Records supplied:
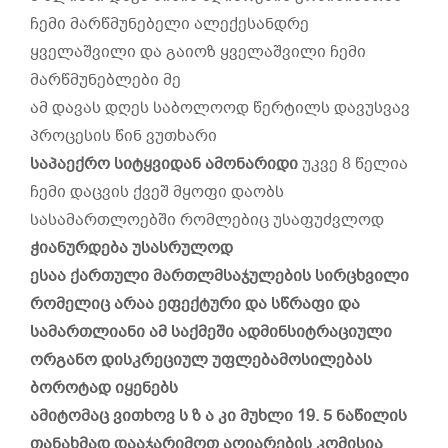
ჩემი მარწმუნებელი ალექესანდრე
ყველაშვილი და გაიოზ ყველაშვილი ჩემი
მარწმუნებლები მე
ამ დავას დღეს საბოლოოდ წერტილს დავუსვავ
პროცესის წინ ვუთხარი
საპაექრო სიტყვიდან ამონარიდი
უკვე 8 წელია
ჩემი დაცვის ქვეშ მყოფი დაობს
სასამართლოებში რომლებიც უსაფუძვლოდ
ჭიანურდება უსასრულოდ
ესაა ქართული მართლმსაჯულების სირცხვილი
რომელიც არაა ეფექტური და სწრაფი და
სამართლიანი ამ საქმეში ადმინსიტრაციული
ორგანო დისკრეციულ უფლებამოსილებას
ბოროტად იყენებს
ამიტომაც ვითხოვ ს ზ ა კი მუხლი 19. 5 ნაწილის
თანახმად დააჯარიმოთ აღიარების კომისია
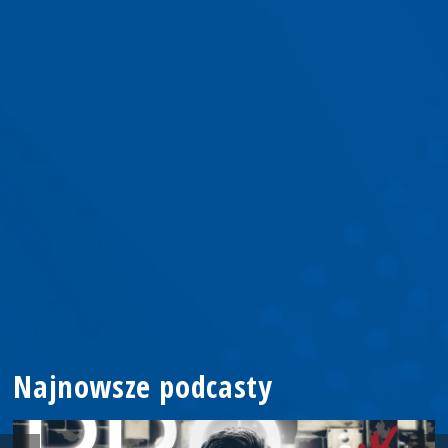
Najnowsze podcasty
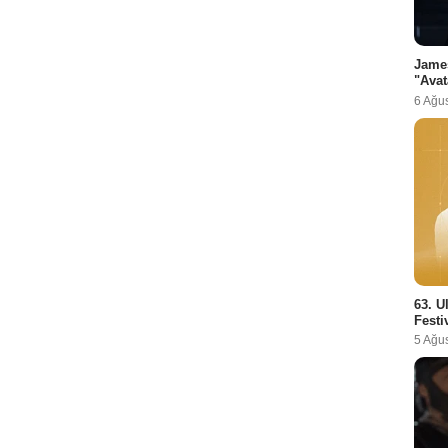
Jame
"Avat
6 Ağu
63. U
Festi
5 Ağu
---
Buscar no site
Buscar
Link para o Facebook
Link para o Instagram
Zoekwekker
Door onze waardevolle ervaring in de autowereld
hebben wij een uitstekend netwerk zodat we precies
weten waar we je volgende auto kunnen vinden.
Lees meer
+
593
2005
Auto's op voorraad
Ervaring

The problem:
Could you say how many lines in the data above contain "Link"? Reply with the number alone.

Response area:
2